Fourniture d’électricité : Accès Régulé à l’Electricité Nucléaire Historique (ARENH) et crise sanitaire

Ord. référé CE, 17 avril 2020, Association française indépendante de l'électricité et du gaz (AFIEG) et l'Association nationale des opérateurs détaillants en énergie (ANODE), n° 439949

Délibération de la Commission de régulation de l’énergie du 7 mai 2020 portant décision sur la méthode de répartition des volumes d’ARENH en cas de dépassement du plafond prévu par la loi et portant orientations sur les principes retenus pour le calcul du complément de prix 

Délibération de la Commission de régulation de l’énergie du 26 mars 2020 portant communication sur les mesures en faveur des fournisseurs prenant en compte des effets de la crise sanitaire sur les marchés d’électricité et de gaz naturel 

 

Depuis la libéralisation du marché de l’électricité, les fournisseurs alternatifs (Engie, Total, Eni…) peuvent acheter à l’avance et à prix fixe une certaine quantité d’électricité nucléaire produite par EDF, dans le cadre du mécanisme de l’Accès Régulé à l’Électricité Nucléaire Historique (ARENH). 

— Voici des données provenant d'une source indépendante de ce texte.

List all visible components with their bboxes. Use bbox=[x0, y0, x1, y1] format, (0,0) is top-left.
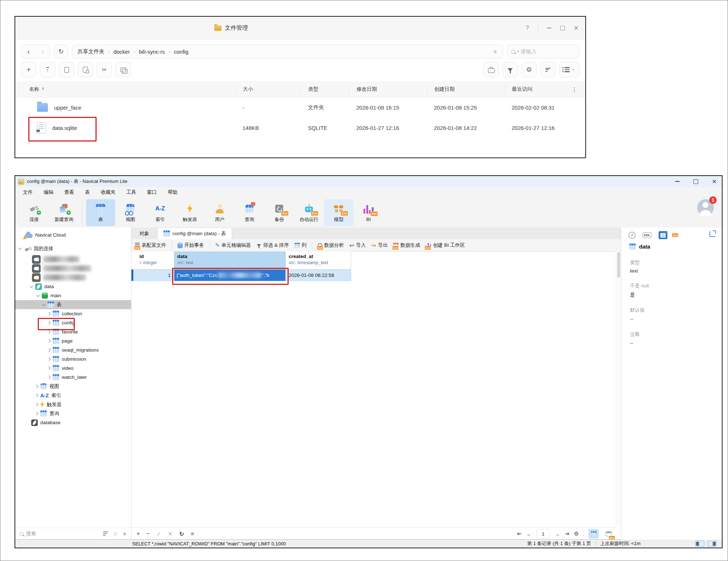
delete-record-button[interactable]: − bbox=[146, 531, 150, 537]
expand-panel-icon[interactable] bbox=[709, 231, 715, 237]
apply-button[interactable]: ✓ bbox=[156, 531, 161, 537]
refresh-button[interactable]: ↻ bbox=[54, 45, 68, 58]
tree-item-queries-group[interactable]: 查询 bbox=[15, 409, 131, 418]
close-button[interactable]: ✕ bbox=[712, 178, 717, 185]
minimize-button[interactable] bbox=[675, 181, 680, 182]
menu-table[interactable]: 表 bbox=[80, 189, 95, 196]
toggle-right-pane-button[interactable] bbox=[707, 541, 717, 547]
new-item-button[interactable]: + bbox=[21, 62, 36, 77]
chevron-right-icon[interactable] bbox=[35, 412, 38, 415]
page-number-input[interactable]: 1 bbox=[537, 529, 550, 539]
filter-sort-button[interactable]: 筛选 & 排序 bbox=[256, 242, 289, 249]
cut-button[interactable]: ✂ bbox=[97, 62, 112, 77]
info-icon[interactable]: i bbox=[629, 232, 635, 239]
sort-button[interactable] bbox=[540, 62, 556, 77]
toolbar-automation-button[interactable]: Ent 自动运行 bbox=[294, 199, 324, 226]
column-header-created[interactable]: 创建日期 bbox=[427, 86, 504, 93]
view-mode-button[interactable]: ▾ bbox=[559, 62, 579, 77]
tree-item-table-config[interactable]: config bbox=[15, 318, 131, 327]
chevron-right-icon[interactable] bbox=[35, 394, 38, 397]
create-bi-workspace-button[interactable]: Ent创建 BI 工作区 bbox=[426, 242, 465, 249]
column-header-modified[interactable]: 修改日期 bbox=[349, 86, 427, 93]
tab-objects[interactable]: 对象 bbox=[131, 228, 157, 239]
table-profile-button[interactable]: Ent表配置文件 bbox=[135, 242, 166, 249]
tree-item-connection-blurred[interactable] bbox=[15, 273, 131, 282]
chevron-right-icon[interactable] bbox=[47, 376, 51, 379]
form-view-button[interactable]: Ent bbox=[603, 529, 614, 539]
last-page-button[interactable]: ⇥ bbox=[565, 531, 569, 537]
archive-button[interactable] bbox=[484, 62, 499, 77]
duplicate-button[interactable] bbox=[115, 62, 131, 77]
tree-item-data-connection[interactable]: data bbox=[15, 282, 131, 291]
tree-item-indexes-group[interactable]: A-Z 索引 bbox=[15, 391, 131, 400]
toolbar-index-button[interactable]: A-Z 索引 bbox=[146, 199, 175, 226]
column-options-icon[interactable]: ⋮ bbox=[564, 86, 585, 93]
close-button[interactable]: ✕ bbox=[574, 24, 579, 32]
search-dropdown-icon[interactable]: ▾ bbox=[517, 50, 519, 53]
menu-window[interactable]: 窗口 bbox=[142, 189, 162, 196]
tree-item-database-connection[interactable]: database bbox=[15, 418, 131, 427]
cell-id[interactable]: 1 bbox=[131, 270, 174, 281]
stop-button[interactable]: ■ bbox=[191, 531, 194, 537]
breadcrumb-item[interactable]: config bbox=[174, 49, 188, 55]
chevron-down-icon[interactable] bbox=[42, 302, 46, 306]
menu-tools[interactable]: 工具 bbox=[121, 189, 142, 196]
data-profiling-button[interactable]: Ent数据分析 bbox=[318, 242, 344, 249]
toolbar-query-button[interactable]: 查询 bbox=[235, 199, 264, 226]
grid-row-1[interactable]: 1 {"auth_token":"Czc","b 2026-01-08 06:2… bbox=[131, 270, 351, 281]
menu-file[interactable]: 文件 bbox=[17, 189, 38, 196]
columns-button[interactable]: 列 bbox=[294, 242, 307, 249]
chevron-right-icon[interactable] bbox=[47, 312, 51, 316]
toolbar-trigger-button[interactable]: 触发器 bbox=[175, 199, 204, 226]
toolbar-user-button[interactable]: 用户 bbox=[205, 199, 234, 226]
tab-config-table[interactable]: config @main (data) - 表 bbox=[157, 228, 232, 239]
column-header-name[interactable]: 名称 ▲▼ bbox=[15, 86, 235, 93]
import-button[interactable]: ↩导入 bbox=[349, 242, 366, 249]
filter-icon[interactable] bbox=[103, 532, 108, 536]
grid-view-button[interactable] bbox=[589, 529, 599, 539]
file-row-data-sqlite[interactable]: data.sqlite 148KB SQLITE 2026-01-27 12:1… bbox=[15, 118, 585, 138]
chevron-right-icon[interactable] bbox=[47, 367, 51, 370]
tree-item-table-watch-later[interactable]: watch_later bbox=[15, 373, 131, 382]
search-input[interactable]: ▾ 请输入 bbox=[507, 45, 579, 58]
tree-item-table-submission[interactable]: submission bbox=[15, 355, 131, 364]
tree-item-tables-group[interactable]: 表 bbox=[15, 300, 131, 309]
ddl-icon[interactable]: DDL bbox=[643, 232, 651, 238]
first-page-button[interactable]: ⇤ bbox=[517, 531, 522, 537]
breadcrumb-item[interactable]: 共享文件夹 bbox=[77, 48, 105, 55]
cell-data-selected[interactable]: {"auth_token":"Czc","b bbox=[174, 270, 286, 281]
menu-favorites[interactable]: 收藏夹 bbox=[95, 189, 121, 196]
chevron-right-icon[interactable] bbox=[47, 348, 51, 352]
chevron-right-icon[interactable] bbox=[47, 357, 51, 361]
chevron-right-icon[interactable] bbox=[35, 403, 38, 406]
minimize-button[interactable] bbox=[547, 28, 552, 28]
maximize-button[interactable] bbox=[560, 26, 565, 30]
grid-column-id[interactable]: id #integer bbox=[131, 251, 174, 270]
breadcrumb[interactable]: 共享文件夹 › docker › bili-sync-rs › config ★ bbox=[72, 45, 503, 58]
copy-button[interactable] bbox=[59, 62, 74, 77]
cell-created-at[interactable]: 2026-01-08 06:22:58 bbox=[286, 270, 351, 281]
forward-button[interactable]: › bbox=[36, 45, 50, 58]
next-page-button[interactable]: → bbox=[554, 531, 560, 537]
chevron-right-icon[interactable] bbox=[47, 330, 51, 334]
tree-item-table-collection[interactable]: collection bbox=[15, 309, 131, 318]
menu-view[interactable]: 查看 bbox=[59, 189, 80, 196]
vertical-scrollbar[interactable] bbox=[616, 251, 621, 526]
chevron-down-icon[interactable] bbox=[19, 246, 22, 250]
toolbar-connection-button[interactable]: 连接 bbox=[20, 199, 49, 226]
toolbar-view-button[interactable]: 视图 bbox=[116, 199, 145, 226]
tree-item-table-video[interactable]: video bbox=[15, 364, 131, 373]
breadcrumb-item[interactable]: docker bbox=[114, 49, 130, 55]
discard-button[interactable]: ✕ bbox=[168, 531, 172, 537]
chevron-down-icon[interactable] bbox=[36, 293, 40, 297]
tree-item-connection-blurred[interactable] bbox=[15, 264, 131, 273]
paste-button[interactable] bbox=[78, 62, 93, 77]
add-record-button[interactable]: + bbox=[137, 531, 140, 537]
export-button[interactable]: ↪导出 bbox=[371, 242, 388, 249]
filter-button[interactable] bbox=[503, 62, 518, 77]
sidebar-search[interactable]: 搜索 ☆ ✕ bbox=[15, 528, 131, 540]
toolbar-backup-button[interactable]: Ent 备份 bbox=[265, 199, 294, 226]
tree-item-views-group[interactable]: 视图 bbox=[15, 382, 131, 391]
chevron-right-icon[interactable] bbox=[35, 385, 38, 388]
page-settings-button[interactable]: ⚙ bbox=[574, 531, 579, 537]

En vertu de ce mécanisme, EDF peut céder jusqu’à 100 TWh/an (et, si le gouvernement en décide par arrêté des ministres chargés de l’économie et de l’énergie, ainsi que l’y a autorisé le législateur [1], jusqu’à 150 TWh/an depuis le 1er janvier 2020) de sa production nucléaire à ses concurrents à un prix fixe (pour l’heure) de 42 euros/MWh. Dans le cadre de ce dispositif, chaque fournisseur est lié à EDF par un accord-cadre dont le modèle est fixé par arrêté ministériel [2] . L’article 19 de cet accord-cadre désigne le tribunal de commerce de Paris comme l’unique juridiction compétente pour régler tout différend lié à son interprétation ou à son exécution. 

Si, depuis sa création, le mécanisme a fonctionné sans heurts, depuis quelques temps celui-ci est mis à rude épreuve.  

 

I – En fin d’année 2018 tout d’abord, il faut rappeler que le dispositif de l’ARENH a connu une situation inédite puisque pour la première fois, la demande des fournisseurs pour l’année 2019, a excédé le plafond légalement prévu. Cette situation a conduit au relèvement du plafond légal par la Loi Energie Climat précitée.  

 

Afin d‘anticiper une telle situation, la Commission de Régulation de l’énergie (CRE) a, dans une délibération du 7 mai dernier, ici commenté, défini les règles de répartition des volumes applicables en cas de dépassement du plafond de l’accès régulé à l’électricité nucléaire historique (ARENH) pour le guichet à venir de mai 2020.  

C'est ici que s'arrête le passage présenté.